1 5 to 6 lb partially deboned leg of lamb
2 to 3 cloves garlic cut into slivers
2 to 3 TBSP fresh rosemary
2 tsp dried rosemary, chopped fine
2 to 3 TBSP each salt and pepper
Preheat oven to 325 deg. Remove any excess fat. Cut small slits down into the lean part of the lamb about 1 inch. Into each slit, insert a sliver of garlic and a few leaves of rosemary. You will need about 8 or 10 of these slits. Mix together the salt, pepper and chopped dry rosemary and rub it into the entire outside of the lamb.
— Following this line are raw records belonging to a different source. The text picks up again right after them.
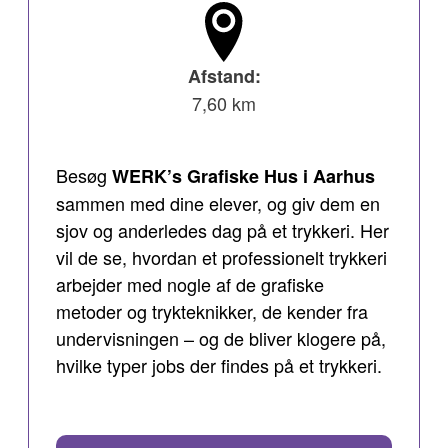
Afstand:
7,60 km
Besøg
WERK’s Grafiske Hus i Aarhus
sammen med dine elever, og giv dem en
sjov og anderledes dag på et trykkeri. Her
vil de se, hvordan et professionelt trykkeri
arbejder med nogle af de grafiske
metoder og trykteknikker, de kender fra
undervisningen – og de bliver klogere på,
hvilke typer jobs der findes på et trykkeri.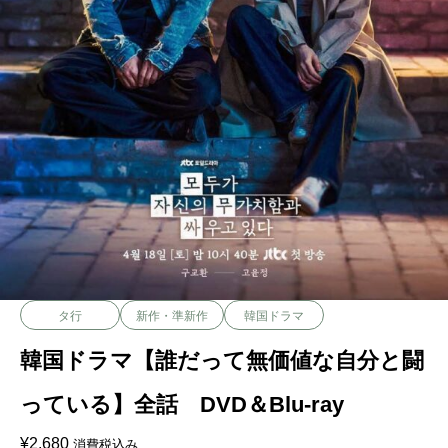
タ行
新作・準新作
韓国ドラマ
韓国ドラマ【誰だって無価値な自分と闘
っている】全話 DVD＆Blu-ray
¥
2,680
消費税込み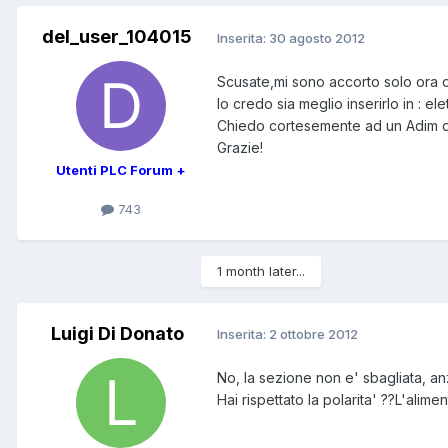
del_user_104015
Inserita:
30 agosto 2012
Scusate,mi sono accorto solo ora di
Io credo sia meglio inserirlo in : el
Chiedo cortesemente ad un Adim di 
Grazie!
Utenti PLC Forum +
743
1 month later...
Luigi Di Donato
Inserita:
2 ottobre 2012
No, la sezione non e' sbagliata, anz
Hai rispettato la polarita' ??L'alim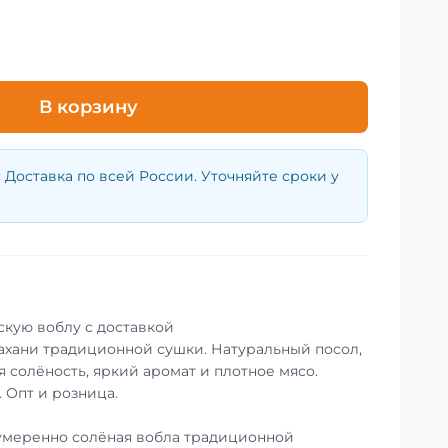
В корзину
:
Доставка по всей России. Уточняйте сроки у
скую воблу с доставкой
ахани традиционной сушки. Натуральный посол,
 солёность, яркий аромат и плотное мясо.
. Опт и розница.
умеренно солёная вобла традиционной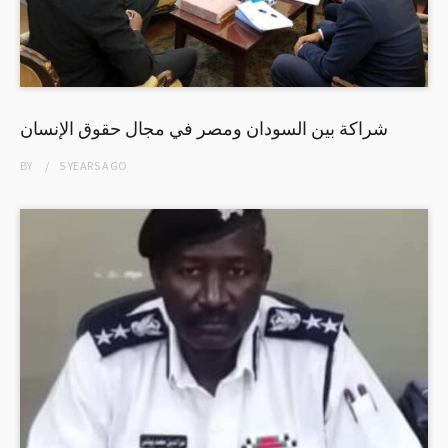
شراكة بين السودان ومصر في مجال حقوق الإنسان
BY
5 YEARS
AGO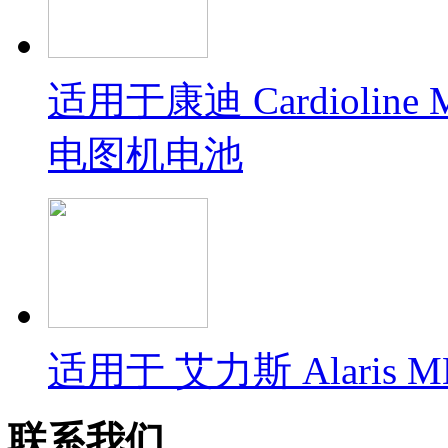
适用于康迪 Cardioline 
电图机电池
适用于 艾力斯 Alaris MB
联系我们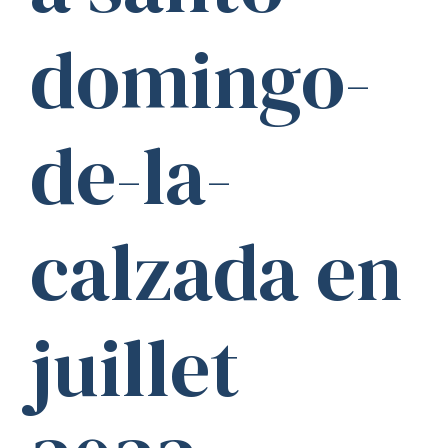
domingo-
de-la-
calzada en
juillet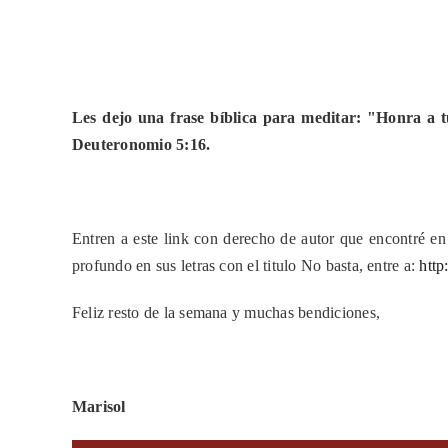
Les dejo una frase bíblica para meditar: "Honra a tu
Deuteronomio 5:16.
Entren a este link con derecho de autor que encontré e
profundo en sus letras con el titulo No basta, entre a:
htt
Feliz resto de la semana y muchas bendiciones,
Marisol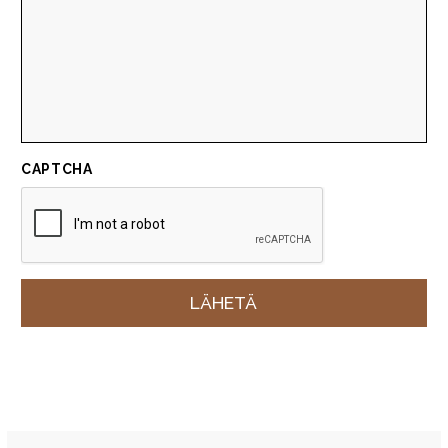
CAPTCHA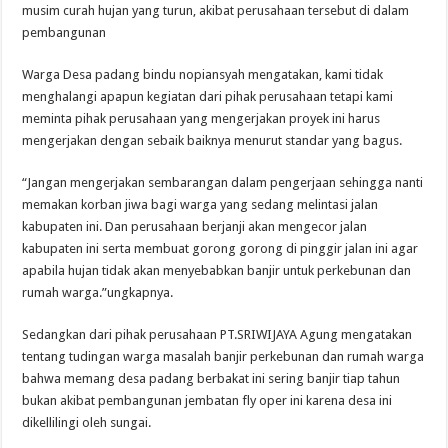
musim curah hujan yang turun, akibat perusahaan tersebut di dalam
pembangunan
Warga Desa padang bindu nopiansyah mengatakan, kami tidak
menghalangi apapun kegiatan dari pihak perusahaan tetapi kami
meminta pihak perusahaan yang mengerjakan proyek ini harus
mengerjakan dengan sebaik baiknya menurut standar yang bagus.
“Jangan mengerjakan sembarangan dalam pengerjaan sehingga nanti
memakan korban jiwa bagi warga yang sedang melintasi jalan
kabupaten ini. Dan perusahaan berjanji akan mengecor jalan
kabupaten ini serta membuat gorong gorong di pinggir jalan ini agar
apabila hujan tidak akan menyebabkan banjir untuk perkebunan dan
rumah warga.”ungkapnya.
Sedangkan dari pihak perusahaan PT.SRIWIJAYA Agung mengatakan
tentang tudingan warga masalah banjir perkebunan dan rumah warga
bahwa memang desa padang berbakat ini sering banjir tiap tahun
bukan akibat pembangunan jembatan fly oper ini karena desa ini
dikellilingi oleh sungai.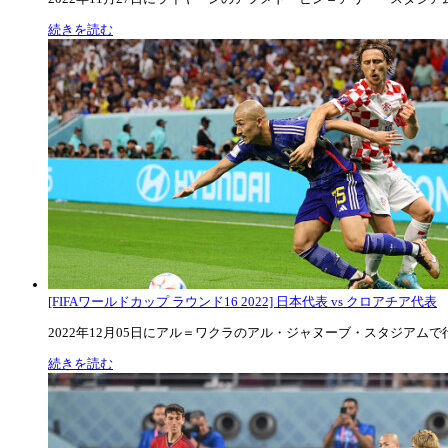
続きを読む
[FIFAワールドカップ ラウンド16 2022] 日本代表 vs クロアチア代表
2022年12月05日にアル＝ワクラのアル・ジャヌーブ・スタジアムで行な
続きを読む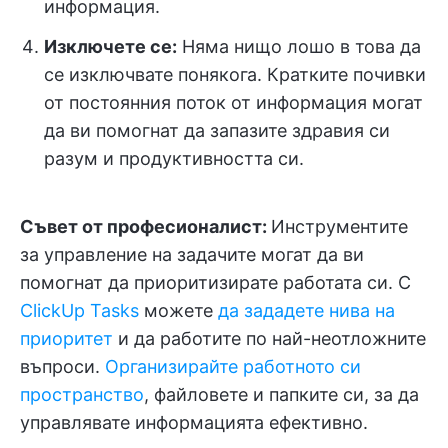
информация.
Изключете се:
Няма нищо лошо в това да
се изключвате понякога. Кратките почивки
от постоянния поток от информация могат
да ви помогнат да запазите здравия си
разум и продуктивността си.
Съвет от професионалист:
Инструментите
за управление на задачите могат да ви
помогнат да приоритизирате работата си. С
ClickUp Tasks
можете
да зададете нива на
приоритет
и да работите по най-неотложните
въпроси.
Организирайте работното си
пространство
, файловете и папките си, за да
управлявате информацията ефективно.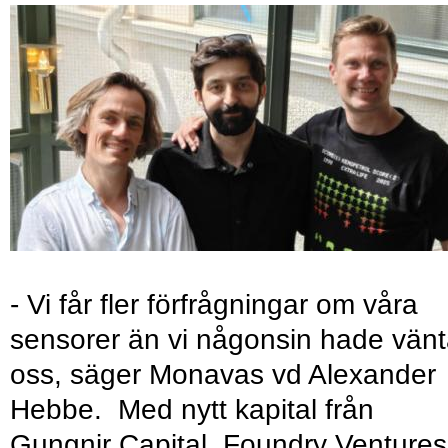
- Vi får fler förfrågningar om våra
sensorer än vi någonsin hade vänt
oss, säger Monavas vd Alexander
Hebbe. Med nytt kapital från
Gungnir Capital, Foundry Ventures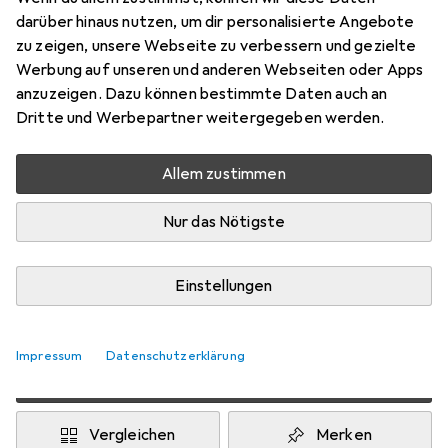
darüber hinaus nutzen, um dir personalisierte Angebote
Preis in EUR inkl. MwSt.
zu zeigen, unsere Webseite zu verbessern und gezielte
Werbung auf unseren und anderen Webseiten oder Apps
Bewertungen
anzuzeigen. Dazu können bestimmte Daten auch an
Dritte und Werbepartner weitergegeben werden.
Allem zustimmen
Zwischen Mi, 12.8. und Do, 13.8. geliefert
Nur 2 Stück an Lager beim Lieferanten
Nur das Nötigste
Lieferort angeben für genaue Lieferzeit
1 Stück
2 Stück
Einstellungen
EUR
10,70
pro Stück
EUR
9,88
pro Stück
−
8
%
Impressum
Datenschutzerklärung
2 Stück in den Warenkorb
Vergleichen
Merken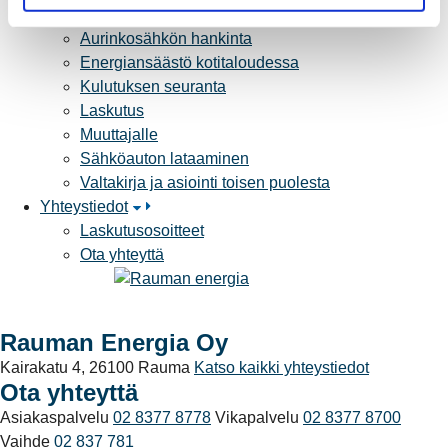
a
Palvelut
Aurinkosähkön hankinta
Energiansäästö kotitaloudessa
Kulutuksen seuranta
Laskutus
Muuttajalle
Sähköauton lataaminen
Valtakirja ja asiointi toisen puolesta
Yhteystiedot
Laskutusosoitteet
Ota yhteyttä
Rauman Energia Oy
Kairakatu 4, 26100 Rauma
Katso kaikki yhteystiedot
Ota yhteyttä
Asiakaspalvelu
02 8377 8778
Vikapalvelu
02 8377 8700
Vaihde
02 837 781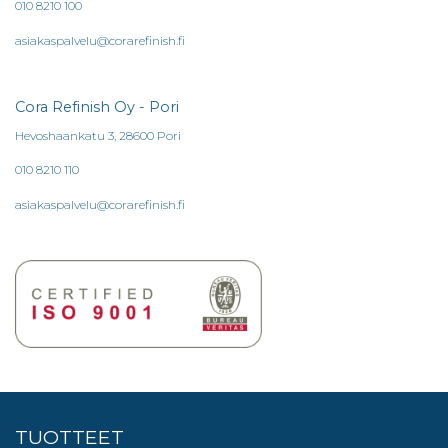
010 8210 100
asiakaspalvelu@corarefinish.fi
Cora Refinish Oy - Pori
Hevoshaankatu 3, 28600 Pori
010 8210 110
asiakaspalvelu@corarefinish.fi
TUOTTEET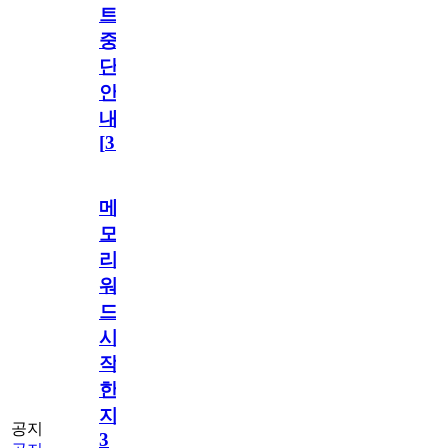
트
중
단
안
내
[
31
]
메
모
리
워
드
시
작
한
지
공지
3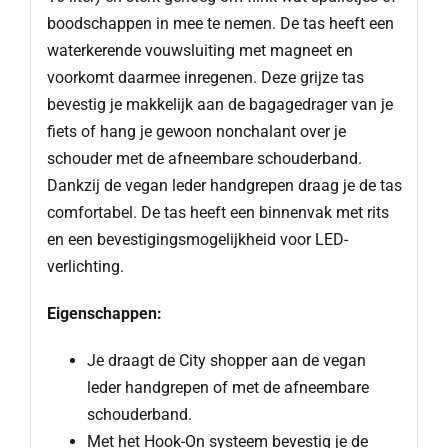
boodschappen in mee te nemen. De tas heeft een
waterkerende vouwsluiting met magneet en
voorkomt daarmee inregenen. Deze grijze tas
bevestig je makkelijk aan de bagagedrager van je
fiets of hang je gewoon nonchalant over je
schouder met de afneembare schouderband.
Dankzij de vegan leder handgrepen draag je de tas
comfortabel. De tas heeft een binnenvak met rits
en een bevestigingsmogelijkheid voor LED-
verlichting.
Eigenschappen:
Je draagt de City shopper aan de vegan
leder handgrepen of met de afneembare
schouderband.
Met het Hook-On systeem bevestig je de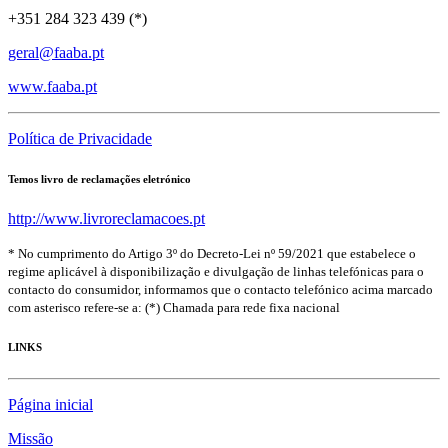
+351 284 323 439 (*)
geral@faaba.pt
www.faaba.pt
Política de Privacidade
Temos livro de reclamações eletrónico
http://www.livroreclamacoes.pt
* No cumprimento do Artigo 3º do Decreto-Lei nº 59/2021 que estabelece o
regime aplicável à disponibilização e divulgação de linhas telefónicas para o
contacto do consumidor, informamos que o contacto telefónico acima marcado
com asterisco refere-se a: (*) Chamada para rede fixa nacional
LINKS
Página inicial
Missão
Place on a rack over a roasting pan (I use the broiler pan with the stove) and cook uncovered until a meat thermometer in the thickest part of the meat (not touching a bone) registers 160 deg or med rare or 175 deg for well done. If you do not have a meat thermometer, after about 2 hours insert a thin knife into the thick part of the roast. The liquid should run almost clear. Allow to rest at least 20 minutes after you remove it from the oven before slicing.
Bonus Recipe: These are very nice with the roast lamb
Roasted Root Vegetables
2 potatoes, peeled and sliced lengthwise into wedges
2 sweet potatoes, peeled and sliced lengthwise into wedges
2 or 3 parsnips, peeled and cut into pieces
2 or 3 turnips, peeled and cut into wedges
2 or 3 carrots, peeled and cut into pieces
2 TBSP olive oil
salt, pepper, and Italian seasoning to taste
Using a large flat baking pan with sides, spray the pan with cooking oil spray. Toss the vegetables with the olive oil and arrange in a single layer in the prepared pan. Sprinkle with salt, pepper, and Italian seasoning to taste. Cook in a preheated 400 deg oven about 25 minutes, turning once about half way through or until just fork tender and nicely browned.